The signed audit chain
Every decision — propose and resolve, allow and deny — leaves a receipt. Receipts form an append-only, Ed25519-signed hash chain: each receipt commits to the one before it. Editing a field, reordering, or dropping a receipt breaks verification, which reports the fault rather than trusting the ledger.
ok, problems = fw.audit.verify()
ok # -> True (chain intact and signed)
for r in fw.audit.tail(20):
print(r["seq"], r["outcome"], r["action_summary"])Two caveats worth knowing: hash-chaining does not by itself catch truncation of the most recent receipts (a tail-truncated prefix verifies clean), and the local signing key protects nothing against a full host compromise (use an HSM/KMS).
Head-anchoring: rollback detection
The fix for the truncation caveat is to anchor the chain head outside the ledger. delego verify prints the latest seq:entry_hash; persist that pair somewhere the ledger’s writer can’t rewrite, and pass it back on the next verification. A mismatch — or a shorter chain — is reported as truncation/rollback rather than a clean result.
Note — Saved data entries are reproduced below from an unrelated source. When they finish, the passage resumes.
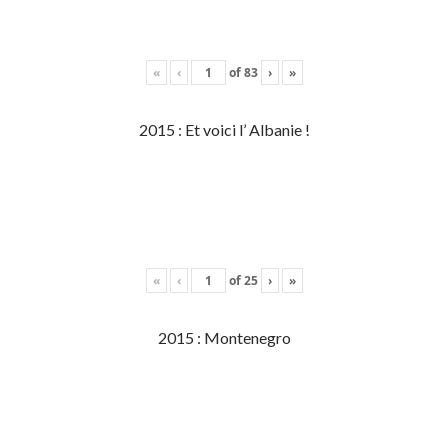
«
‹
of
83
›
»
2015 : Et voici l’ Albanie !
«
‹
of
25
›
»
2015 : Montenegro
Without an anchor, verify says explicitly that truncation can’t be ruled out.
$ delego verify
Audit chain OK: all receipts intact and signed.
head: 42:9f3c1ab2… # persist this pair externally
$ delego verify --expected-head 42:9f3c1ab2…
Head anchor matches: no truncation/rollback against the anchor.No LLM in the decision path
Authorization is pure Python. A model can advise upstream — drafting a policy, summarising a request — but the decision that gates a credential is made outside the stochastic loop. That is the whole point: an injection can talk a model into anything, but it can’t talk a deterministic policy + a fingerprint check into approving an action the human never asked for.